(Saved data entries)
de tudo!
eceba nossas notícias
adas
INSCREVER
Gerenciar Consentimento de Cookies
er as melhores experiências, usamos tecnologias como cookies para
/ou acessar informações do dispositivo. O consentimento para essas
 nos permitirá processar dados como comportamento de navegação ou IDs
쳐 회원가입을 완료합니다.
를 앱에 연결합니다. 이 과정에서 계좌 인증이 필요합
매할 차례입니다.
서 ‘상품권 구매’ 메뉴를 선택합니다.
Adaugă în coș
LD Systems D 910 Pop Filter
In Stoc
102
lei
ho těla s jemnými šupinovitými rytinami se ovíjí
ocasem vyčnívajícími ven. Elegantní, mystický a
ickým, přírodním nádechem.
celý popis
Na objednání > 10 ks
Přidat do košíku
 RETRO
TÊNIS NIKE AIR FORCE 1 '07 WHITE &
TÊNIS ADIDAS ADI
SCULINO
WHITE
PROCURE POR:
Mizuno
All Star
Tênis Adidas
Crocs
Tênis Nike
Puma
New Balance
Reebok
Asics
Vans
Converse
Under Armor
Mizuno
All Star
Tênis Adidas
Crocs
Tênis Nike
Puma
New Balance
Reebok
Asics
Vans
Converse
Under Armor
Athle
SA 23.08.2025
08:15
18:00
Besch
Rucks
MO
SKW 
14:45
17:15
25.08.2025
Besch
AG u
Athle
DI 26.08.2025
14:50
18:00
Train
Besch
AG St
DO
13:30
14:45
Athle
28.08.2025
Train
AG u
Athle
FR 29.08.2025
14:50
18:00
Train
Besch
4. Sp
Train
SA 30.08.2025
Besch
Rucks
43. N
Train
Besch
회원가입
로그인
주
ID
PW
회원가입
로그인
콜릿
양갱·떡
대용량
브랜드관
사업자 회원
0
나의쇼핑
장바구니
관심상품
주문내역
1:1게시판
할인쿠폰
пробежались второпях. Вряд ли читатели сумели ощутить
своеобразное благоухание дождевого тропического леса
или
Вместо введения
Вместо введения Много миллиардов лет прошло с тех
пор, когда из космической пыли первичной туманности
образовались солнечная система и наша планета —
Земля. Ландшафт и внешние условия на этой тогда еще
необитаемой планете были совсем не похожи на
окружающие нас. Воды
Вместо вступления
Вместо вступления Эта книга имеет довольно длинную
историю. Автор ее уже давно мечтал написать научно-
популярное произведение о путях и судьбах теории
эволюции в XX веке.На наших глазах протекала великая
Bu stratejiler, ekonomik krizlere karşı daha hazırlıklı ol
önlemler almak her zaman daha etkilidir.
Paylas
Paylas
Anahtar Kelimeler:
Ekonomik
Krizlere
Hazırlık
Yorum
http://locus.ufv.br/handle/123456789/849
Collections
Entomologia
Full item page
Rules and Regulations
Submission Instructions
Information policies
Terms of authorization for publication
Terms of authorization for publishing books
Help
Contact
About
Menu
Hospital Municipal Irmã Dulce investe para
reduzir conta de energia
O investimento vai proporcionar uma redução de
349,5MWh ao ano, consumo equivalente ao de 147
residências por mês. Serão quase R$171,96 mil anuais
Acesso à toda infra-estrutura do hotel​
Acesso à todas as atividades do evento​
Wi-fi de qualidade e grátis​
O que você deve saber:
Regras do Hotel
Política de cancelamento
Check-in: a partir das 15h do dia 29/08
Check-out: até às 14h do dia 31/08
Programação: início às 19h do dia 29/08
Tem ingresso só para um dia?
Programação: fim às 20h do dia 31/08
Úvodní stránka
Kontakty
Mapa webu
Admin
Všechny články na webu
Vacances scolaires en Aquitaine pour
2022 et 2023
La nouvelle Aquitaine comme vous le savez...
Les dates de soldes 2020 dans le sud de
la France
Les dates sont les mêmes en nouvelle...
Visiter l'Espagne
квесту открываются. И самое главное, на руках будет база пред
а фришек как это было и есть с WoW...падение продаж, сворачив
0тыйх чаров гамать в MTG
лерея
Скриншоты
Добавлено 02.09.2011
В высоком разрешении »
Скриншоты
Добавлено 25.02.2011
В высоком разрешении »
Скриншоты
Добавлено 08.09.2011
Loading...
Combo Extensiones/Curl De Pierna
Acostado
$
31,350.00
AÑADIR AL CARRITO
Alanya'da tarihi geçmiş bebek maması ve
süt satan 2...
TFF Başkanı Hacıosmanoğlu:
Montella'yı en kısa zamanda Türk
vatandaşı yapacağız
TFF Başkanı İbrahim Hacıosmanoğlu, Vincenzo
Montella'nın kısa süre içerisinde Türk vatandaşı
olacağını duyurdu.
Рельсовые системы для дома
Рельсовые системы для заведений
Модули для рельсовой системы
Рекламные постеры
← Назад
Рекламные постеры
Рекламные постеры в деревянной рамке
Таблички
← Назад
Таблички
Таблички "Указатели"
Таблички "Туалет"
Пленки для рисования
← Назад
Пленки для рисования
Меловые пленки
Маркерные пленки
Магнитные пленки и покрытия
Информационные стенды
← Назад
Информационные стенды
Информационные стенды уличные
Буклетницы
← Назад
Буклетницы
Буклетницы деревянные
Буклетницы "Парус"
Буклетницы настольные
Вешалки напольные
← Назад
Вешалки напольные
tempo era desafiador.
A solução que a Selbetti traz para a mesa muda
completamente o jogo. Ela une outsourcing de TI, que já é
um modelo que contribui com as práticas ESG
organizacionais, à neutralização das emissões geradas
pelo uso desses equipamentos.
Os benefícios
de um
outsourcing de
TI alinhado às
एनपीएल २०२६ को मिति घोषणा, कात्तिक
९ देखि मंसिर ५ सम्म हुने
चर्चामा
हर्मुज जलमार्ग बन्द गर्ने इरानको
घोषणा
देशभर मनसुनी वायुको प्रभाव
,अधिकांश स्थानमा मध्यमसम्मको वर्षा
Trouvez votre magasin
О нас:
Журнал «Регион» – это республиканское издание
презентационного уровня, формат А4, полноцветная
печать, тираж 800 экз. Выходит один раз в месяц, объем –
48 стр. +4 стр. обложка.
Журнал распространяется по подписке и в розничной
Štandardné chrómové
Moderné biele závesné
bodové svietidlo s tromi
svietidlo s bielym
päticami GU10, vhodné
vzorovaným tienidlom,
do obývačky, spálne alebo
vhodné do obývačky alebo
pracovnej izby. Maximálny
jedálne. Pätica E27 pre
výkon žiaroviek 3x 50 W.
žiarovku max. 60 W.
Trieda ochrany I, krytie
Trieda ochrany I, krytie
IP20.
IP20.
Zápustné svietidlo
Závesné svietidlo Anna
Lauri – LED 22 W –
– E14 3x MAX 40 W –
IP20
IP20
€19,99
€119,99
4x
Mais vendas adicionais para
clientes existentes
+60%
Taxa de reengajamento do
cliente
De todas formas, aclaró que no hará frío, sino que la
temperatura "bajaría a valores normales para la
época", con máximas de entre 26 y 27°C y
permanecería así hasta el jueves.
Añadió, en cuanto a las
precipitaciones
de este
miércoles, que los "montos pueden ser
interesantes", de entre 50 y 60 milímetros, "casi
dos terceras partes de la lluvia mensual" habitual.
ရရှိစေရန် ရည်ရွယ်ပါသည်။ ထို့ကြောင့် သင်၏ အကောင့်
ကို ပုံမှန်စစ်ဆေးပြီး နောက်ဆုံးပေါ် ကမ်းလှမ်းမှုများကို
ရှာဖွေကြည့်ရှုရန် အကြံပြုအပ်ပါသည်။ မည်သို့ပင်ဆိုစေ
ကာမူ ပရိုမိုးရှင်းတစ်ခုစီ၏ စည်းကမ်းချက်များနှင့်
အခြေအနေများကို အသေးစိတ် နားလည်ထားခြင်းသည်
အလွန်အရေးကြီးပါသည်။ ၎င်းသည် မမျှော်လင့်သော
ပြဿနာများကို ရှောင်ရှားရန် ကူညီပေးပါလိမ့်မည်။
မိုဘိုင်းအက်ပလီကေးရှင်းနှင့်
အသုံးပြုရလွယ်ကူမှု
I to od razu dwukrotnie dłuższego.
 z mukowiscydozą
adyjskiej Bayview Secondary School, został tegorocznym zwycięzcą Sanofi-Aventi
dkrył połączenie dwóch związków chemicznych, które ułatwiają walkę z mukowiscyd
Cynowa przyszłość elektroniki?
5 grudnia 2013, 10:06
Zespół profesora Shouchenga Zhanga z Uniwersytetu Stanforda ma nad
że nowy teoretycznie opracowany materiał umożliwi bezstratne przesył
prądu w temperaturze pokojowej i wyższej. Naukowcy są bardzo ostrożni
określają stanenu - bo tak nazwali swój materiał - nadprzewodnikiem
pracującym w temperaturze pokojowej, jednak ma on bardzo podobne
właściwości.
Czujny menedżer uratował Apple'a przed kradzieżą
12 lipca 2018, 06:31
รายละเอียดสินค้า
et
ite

- [Work task] Among the lines above, repeat exactly those from the line with "päticami GU10, vhodné" to the line with "pracującym w temperaturze", counting both ends.

- [Answer to this problem]
päticami GU10, vhodné
vzorovaným tienidlom,
do obývačky, spálne alebo
vhodné do obývačky alebo
pracovnej izby. Maximálny
jedálne. Pätica E27 pre
výkon žiaroviek 3x 50 W.
žiarovku max. 60 W.
Trieda ochrany I, krytie
Trieda ochrany I, krytie
IP20.
IP20.
Zápustné svietidlo
Závesné svietidlo Anna
Lauri – LED 22 W –
– E14 3x MAX 40 W –
IP20
IP20
€19,99
€119,99
4x
Mais vendas adicionais para
clientes existentes
+60%
Taxa de reengajamento do
cliente
De todas formas, aclaró que no hará frío, sino que la
temperatura "bajaría a valores normales para la
época", con máximas de entre 26 y 27°C y
permanecería así hasta el jueves.
Añadió, en cuanto a las
precipitaciones
de este
miércoles, que los "montos pueden ser
interesantes", de entre 50 y 60 milímetros, "casi
dos terceras partes de la lluvia mensual" habitual.
ရရှိစေရန် ရည်ရွယ်ပါသည်။ ထို့ကြောင့် သင်၏ အကောင့်
ကို ပုံမှန်စစ်ဆေးပြီး နောက်ဆုံးပေါ် ကမ်းလှမ်းမှုများကို
ရှာဖွေကြည့်ရှုရန် အကြံပြုအပ်ပါသည်။ မည်သို့ပင်ဆိုစေ
ကာမူ ပရိုမိုးရှင်းတစ်ခုစီ၏ စည်းကမ်းချက်များနှင့်
အခြေအနေများကို အသေးစိတ် နားလည်ထားခြင်းသည်
အလွန်အရေးကြီးပါသည်။ ၎င်းသည် မမျှော်လင့်သော
ပြဿနာများကို ရှောင်ရှားရန် ကူညီပေးပါလိမ့်မည်။
မိုဘိုင်းအက်ပလီကေးရှင်းနှင့်
အသုံးပြုရလွယ်ကူမှု
I to od razu dwukrotnie dłuższego.
 z mukowiscydozą
adyjskiej Bayview Secondary School, został tegorocznym zwycięzcą Sanofi-Aventi
dkrył połączenie dwóch związków chemicznych, które ułatwiają walkę z mukowiscyd
Cynowa przyszłość elektroniki?
5 grudnia 2013, 10:06
Zespół profesora Shouchenga Zhanga z Uniwersytetu Stanforda ma nad
że nowy teoretycznie opracowany materiał umożliwi bezstratne przesył
prądu w temperaturze pokojowej i wyższej. Naukowcy są bardzo ostrożni
określają stanenu - bo tak nazwali swój materiał - nadprzewodnikiem
pracującym w temperaturze pokojowej, jednak ma on bardzo podobne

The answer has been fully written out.